Seattle’s hazard-pay policy drew heavy criticism from grocery trade groups. At the time, PCC officials said the law would disproportionately affect the co-op and other smaller groceries, which lack national or regional operations to offset a local labor expense.

Srinivasan’s letter to members echoed those concerns. “As a small and independent cooperative grocer with a dedicated presence only in the greater Seattle area, our business is not capable of absorbing costs of this magnitude without significant consequence,” he wrote of the hazard-pay policy, which the City Council recently declined to end.

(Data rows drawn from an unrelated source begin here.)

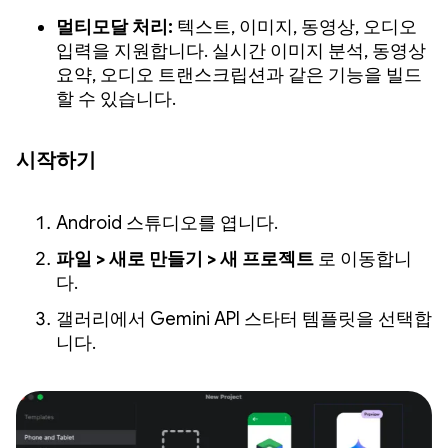
멀티모달 처리:
텍스트, 이미지, 동영상, 오디오
입력을 지원합니다. 실시간 이미지 분석, 동영상
요약, 오디오 트랜스크립션과 같은 기능을 빌드
할 수 있습니다.
시작하기
Android 스튜디오를 엽니다.
파일 > 새로 만들기 > 새 프로젝트
로 이동합니
다.
갤러리에서 Gemini API 스타터 템플릿을 선택합
니다.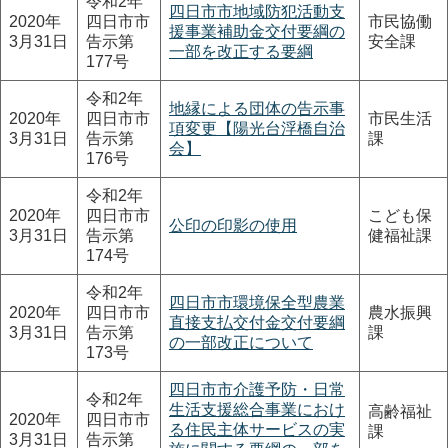
令和2年
四日市市地域防犯活動支
2020年
四日市市
市民協働
援事業補助金交付要綱の
3月31日
告示第
安全課
一部を改正する要綱
177号
令和2年
地縁による団体の告示事
2020年
四日市市
市民生活
項変更【陽光台浮橋自治
3月31日
告示第
課
会】
176号
令和2年
2020年
四日市市
こども保
公印の印影の使用
3月31日
告示第
健福祉課
174号
令和2年
四日市市環境保全型農業
2020年
四日市市
農水振興
直接支払交付金交付要綱
3月31日
告示第
課
の一部改正について
173号
四日市市介護予防・日常
令和2年
生活支援総合事業におけ
高齢福祉
2020年
四日市市
る住民主体サービスの実
課
3月31日
告示第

Half of PCC’s 16 locations are in Seattle.

PCC’s opposition to hazard pay irked some members and employees and may have helped two employees win seats on the PCC board of trustees last May.

Nearly a year on, members are finally feeling the hazard pay’s financial effects in the form of smaller dividend payments — although for many members, the impact is likely to be largely symbolic.

In 2020, the average member got a dividend of just under $47. PCC wouldn’t disclose the 2021 figure, but a quick calculation suggests it was around $6. One member who had spent around $9,000 in both 2020 and 2021 saw his dividend payment fall from nearly $170 to less than $20 for 2021.